### WHAT THIS TASK INVOLVES
An exact copy of every entry is needed, without any of the pictures.

════════════════

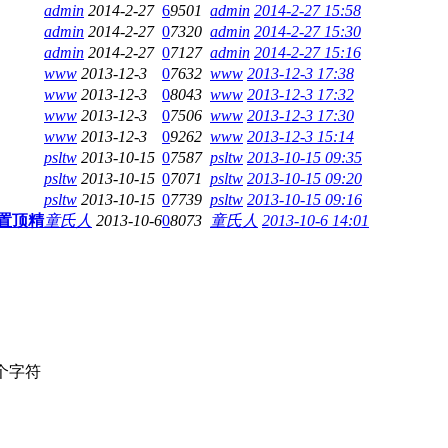
admin
2014-2-27
6
9501
admin
2014-2-27 15:58
admin
2014-2-27
0
7320
admin
2014-2-27 15:30
admin
2014-2-27
0
7127
admin
2014-2-27 15:16
www
2013-12-3
0
7632
www
2013-12-3 17:38
www
2013-12-3
0
8043
www
2013-12-3 17:32
www
2013-12-3
0
7506
www
2013-12-3 17:30
www
2013-12-3
0
9262
www
2013-12-3 15:14
psltw
2013-10-15
0
7587
psltw
2013-10-15 09:35
psltw
2013-10-15
0
7071
psltw
2013-10-15 09:20
psltw
2013-10-15
0
7739
psltw
2013-10-15 09:16
置顶精
童氏人
2013-10-6
0
8073
童氏人
2013-10-6 14:01
个字符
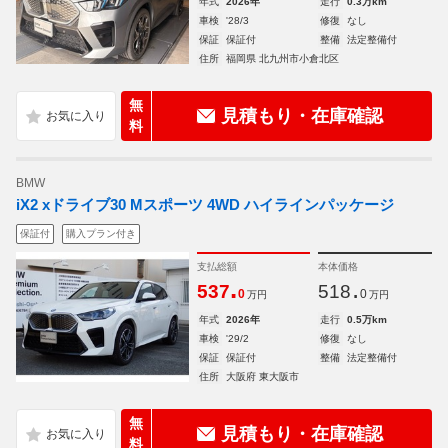
年式
2026年
走行
0.3万km
車検
'28/3
修復
なし
保証
保証付
整備
法定整備付
住所
福岡県 北九州市小倉北区
無
見積もり・在庫確認
料
BMW
iX2 xドライブ30 Mスポーツ 4WD ハイラインパッケージ
保証付
購入プラン付き
支払総額
本体価格
.
.
537
518
0
0
万円
万円
年式
2026年
走行
0.5万km
車検
'29/2
修復
なし
保証
保証付
整備
法定整備付
住所
大阪府 東大阪市
無
見積もり・在庫確認
料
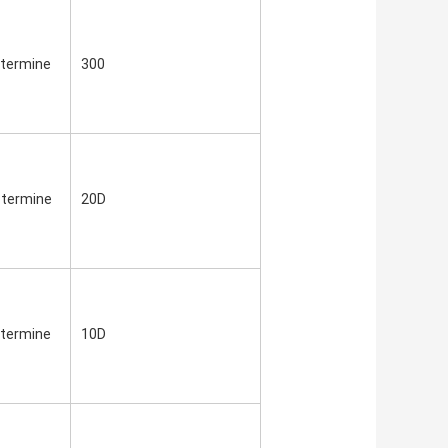
 termine
300
 termine
20D
 termine
10D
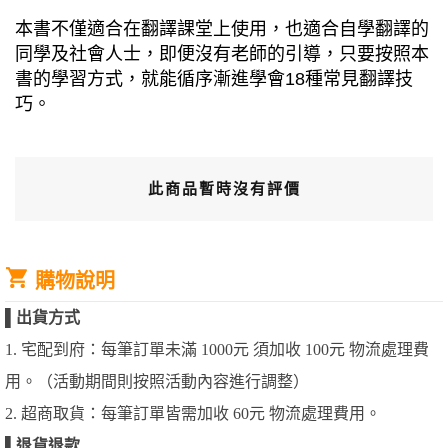
本書不僅適合在翻譯課堂上使用，也適合自學翻譯的
同學及社會人士，即便沒有老師的引導，只要按照本
書的學習方式，就能循序漸進學會18種常見翻譯技
巧。
此商品暫時沒有評價
購物說明
▌
出貨方式
1. 宅配到府：每筆訂單未滿 1000元 須加收 100元 物流處理費
用。（活動期間則按照活動內容進行調整）
2. 超商取貨：每筆訂單皆需加收 60元 物流處理費用。
▌
退貨退款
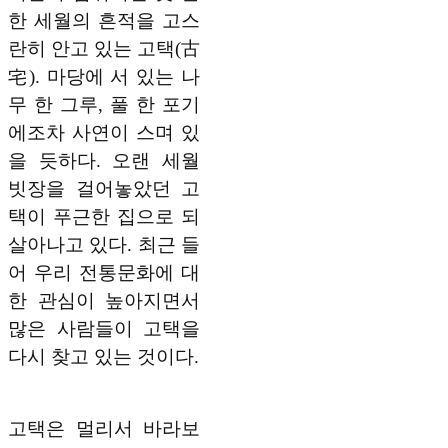
한 세월의 흔적을 고스
란히 안고 있는 고택(古
宅). 마당에 서 있는 나
무 한 그루, 풀 한 포기
에조차 사연이 스며 있
을 듯하다. 오랜 세월
빗장을 걸어놓았던 고
택이 푸근한 집으로 되
살아나고 있다. 최근 들
어 우리 전통문화에 대
한 관심이 높아지면서
많은 사람들이 고택을
다시 찾고 있는 것이다.
고택은 멀리서 바라보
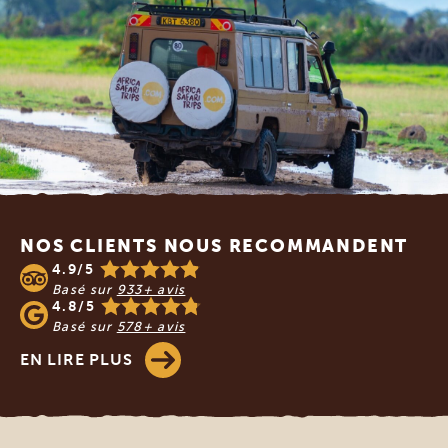
Footer
NOS CLIENTS NOUS RECOMMANDENT
4.9/5
Basé sur
933+ avis
4.8/5
Basé sur
578+ avis
EN LIRE PLUS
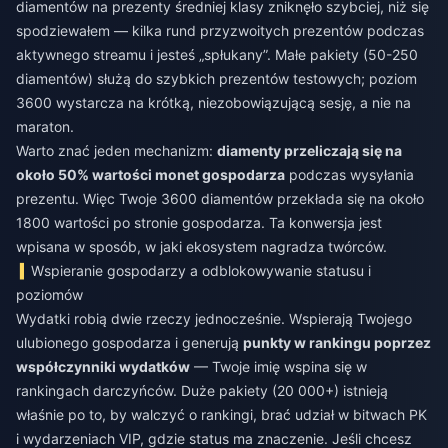
diamentów na prezenty średniej klasy zniknęło szybciej, niż się
spodziewałem — kilka rund przyzwoitych prezentów podczas
aktywnego streamu i jesteś „spłukany”. Małe pakiety (50-250
diamentów) służą do szybkich prezentów testowych; poziom
3600 wystarcza na krótką, niezobowiązującą sesję, a nie na
maraton.
Warto znać jeden mechanizm:
diamenty przeliczają się na
około 50% wartości monet gospodarza
podczas wysyłania
prezentu. Więc Twoje 3600 diamentów przekłada się na około
1800 wartości po stronie gospodarza. Ta konwersja jest
wpisana w sposób, w jaki ekosystem nagradza twórców.
Wspieranie gospodarzy a odblokowywanie statusu i
poziomów
Wydatki robią dwie rzeczy jednocześnie. Wspierają Twojego
ulubionego gospodarza i generują
punkty w rankingu poprzez
współczynniki wydatków
— Twoje imię wspina się w
rankingach darczyńców. Duże pakiety (20 000+) istnieją
właśnie po to, by walczyć o rankingi, brać udział w bitwach PK
i wydarzeniach VIP, gdzie status ma znaczenie. Jeśli chcesz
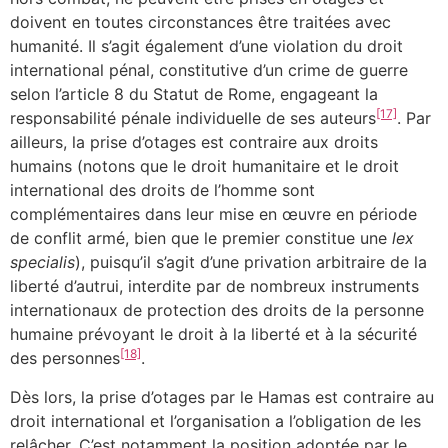
doivent en toutes circonstances être traitées avec
humanité. Il s’agit également d’une violation du droit
international pénal, constitutive d’un crime de guerre
selon l’article 8 du Statut de Rome, engageant la
[17]
responsabilité pénale individuelle de ses auteurs
. Par
ailleurs, la prise d’otages est contraire aux droits
humains (notons que le droit humanitaire et le droit
international des droits de l’homme sont
complémentaires dans leur mise en œuvre en période
de conflit armé, bien que le premier constitue une
lex
specialis
), puisqu’il s’agit d’une privation arbitraire de la
liberté d’autrui, interdite par de nombreux instruments
internationaux de protection des droits de la personne
humaine prévoyant le droit à la liberté et à la sécurité
[18]
des personnes
.
Dès lors, la prise d’otages par le Hamas est contraire au
droit international et l’organisation a l’obligation de les
relâcher. C’est notamment la position adoptée par le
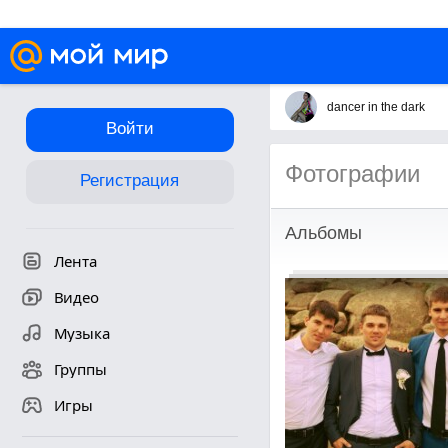
dancer in the dark
Войти
Фотографии
Регистрация
Альбомы
Лента
Видео
Музыка
Группы
Игры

════════════════

### RESULT BELOW
admin
2014-2-27
6
9501
admin
2014-2-27 15:58
admin
2014-2-27
0
7320
admin
2014-2-27 15:30
admin
2014-2-27
0
7127
admin
2014-2-27 15:16
www
2013-12-3
0
7632
www
2013-12-3 17:38
www
2013-12-3
0
8043
www
2013-12-3 17:32
www
2013-12-3
0
7506
www
2013-12-3 17:30
www
2013-12-3
0
9262
www
2013-12-3 15:14
psltw
2013-10-15
0
7587
psltw
2013-10-15 09:35
psltw
2013-10-15
0
7071
psltw
2013-10-15 09:20
psltw
2013-10-15
0
7739
psltw
2013-10-15 09:16
置顶精
童氏人
2013-10-6
0
8073
童氏人
2013-10-6 14:01
个字符
年式
2026年
走行
0.3万km
車検
'28/3
修復
なし
保証
保証付
整備
法定整備付
住所
福岡県 北九州市小倉北区
無
見積もり・在庫確認
料
BMW
iX2 xドライブ30 Mスポーツ 4WD ハイラインパッケージ
保証付
購入プラン付き
支払総額
本体価格
.
.
537
518
0
0
万円
万円
年式
2026年
走行
0.5万km
車検
'29/2
修復
なし
保証
保証付
整備
法定整備付
住所
大阪府 東大阪市
無
見積もり・在庫確認
料
 termine
300
 termine
20D
 termine
10D
本書不僅適合在翻譯課堂上使用，也適合自學翻譯的
同學及社會人士，即便沒有老師的引導，只要按照本
書的學習方式，就能循序漸進學會18種常見翻譯技
巧。
此商品暫時沒有評價
購物說明
▌
出貨方式
1. 宅配到府：每筆訂單未滿 1000元 須加收 100元 物流處理費
用。（活動期間則按照活動內容進行調整）
2. 超商取貨：每筆訂單皆需加收 60元 物流處理費用。
▌
退貨退款
한 세월의 흔적을 고스
란히 안고 있는 고택(古
宅). 마당에 서 있는 나
무 한 그루, 풀 한 포기
에조차 사연이 스며 있
을 듯하다. 오랜 세월
빗장을 걸어놓았던 고
택이 푸근한 집으로 되
살아나고 있다. 최근 들
어 우리 전통문화에 대
한 관심이 높아지면서
많은 사람들이 고택을
다시 찾고 있는 것이다.
고택은 멀리서 바라보
Footer
NOS CLIENTS NOUS RECOMMANDENT
4.9/5
Basé sur
933+ avis
4.8/5
Basé sur
578+ avis
EN LIRE PLUS
diamentów na prezenty średniej klasy zniknęło szybciej, niż się
spodziewałem — kilka rund przyzwoitych prezentów podczas
aktywnego streamu i jesteś „spłukany”. Małe pakiety (50-250
diamentów) służą do szybkich prezentów testowych; poziom
3600 wystarcza na krótką, niezobowiązującą sesję, a nie na
maraton.
Warto znać jeden mechanizm:
diamenty przeliczają się na
około 50% wartości monet gospodarza
podczas wysyłania
prezentu. Więc Twoje 3600 diamentów przekłada się na około
1800 wartości po stronie gospodarza. Ta konwersja jest
wpisana w sposób, w jaki ekosystem nagradza twórców.
Wspieranie gospodarzy a odblokowywanie statusu i
poziomów
Wydatki robią dwie rzeczy jednocześnie. Wspierają Twojego
ulubionego gospodarza i generują
punkty w rankingu poprzez
współczynniki wydatków
— Twoje imię wspina się w
rankingach darczyńców. Duże pakiety (20 000+) istnieją
właśnie po to, by walczyć o rankingi, brać udział w bitwach PK
i wydarzeniach VIP, gdzie status ma znaczenie. Jeśli chcesz
doivent en toutes circonstances être traitées avec
humanité. Il s’agit également d’une violation du droit
international pénal, constitutive d’un crime de guerre
selon l’article 8 du Statut de Rome, engageant la
[17]
responsabilité pénale individuelle de ses auteurs
. Par
ailleurs, la prise d’otages est contraire aux droits
humains (notons que le droit humanitaire et le droit
international des droits de l’homme sont
complémentaires dans leur mise en œuvre en période
de conflit armé, bien que le premier constitue une
lex
specialis
), puisqu’il s’agit d’une privation arbitraire de la
liberté d’autrui, interdite par de nombreux instruments
internationaux de protection des droits de la personne
humaine prévoyant le droit à la liberté et à la sécurité
[18]
des personnes
.
Dès lors, la prise d’otages par le Hamas est contraire au
droit international et l’organisation a l’obligation de les
relâcher. C’est notamment la position adoptée par le
dancer in the dark
Войти
Фотографии
Регистрация
Альбомы
Лента
Видео
Музыка
Группы
Игры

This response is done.